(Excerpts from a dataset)

★ ★ ★ ★ ★

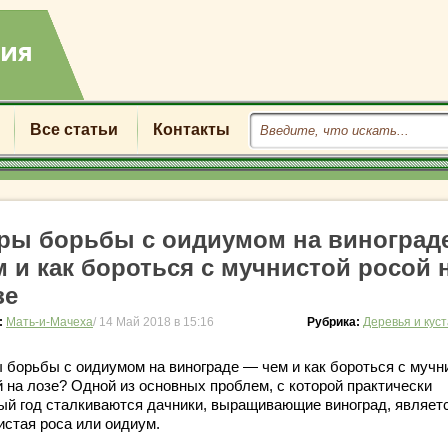
Все статьи
Контакты
ры борьбы с оидиумом на виноград
м и как бороться с мучнистой росой 
зе
:
Мать-и-Мачеха
/ 14 Май 2018 в 15:16
Рубрика:
Деревья и кус
 борьбы с оидиумом на винограде — чем и как бороться с мучн
й на лозе? Одной из основных проблем, с которой практически
ый год сталкиваются дачники, выращивающие виноград, являет
истая роса или оидиум.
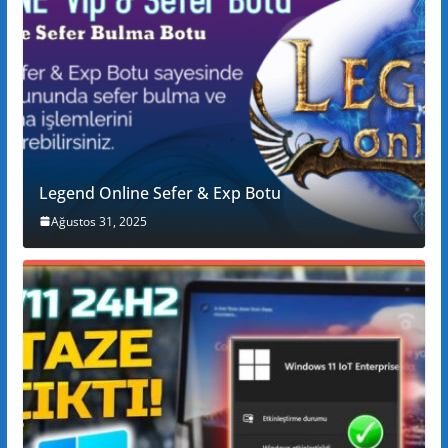
Legend Online Sefer & Exp Botu
Ağustos 31, 2025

★ ★ ★ ★ ★

### Exercise goal
Write out exactly, and only, the lines running from the line with "ры борьбы с оидиумом на виноград" to the last line above, both included, with all pictures omitted.

### Exercise solution
ры борьбы с оидиумом на виноград
м и как бороться с мучнистой росой 
зе
:
Мать-и-Мачеха
/ 14 Май 2018 в 15:16
Рубрика:
Деревья и кус
 борьбы с оидиумом на винограде — чем и как бороться с мучн
й на лозе? Одной из основных проблем, с которой практически
ый год сталкиваются дачники, выращивающие виноград, являет
истая роса или оидиум.
Legend Online Sefer & Exp Botu
Ağustos 31, 2025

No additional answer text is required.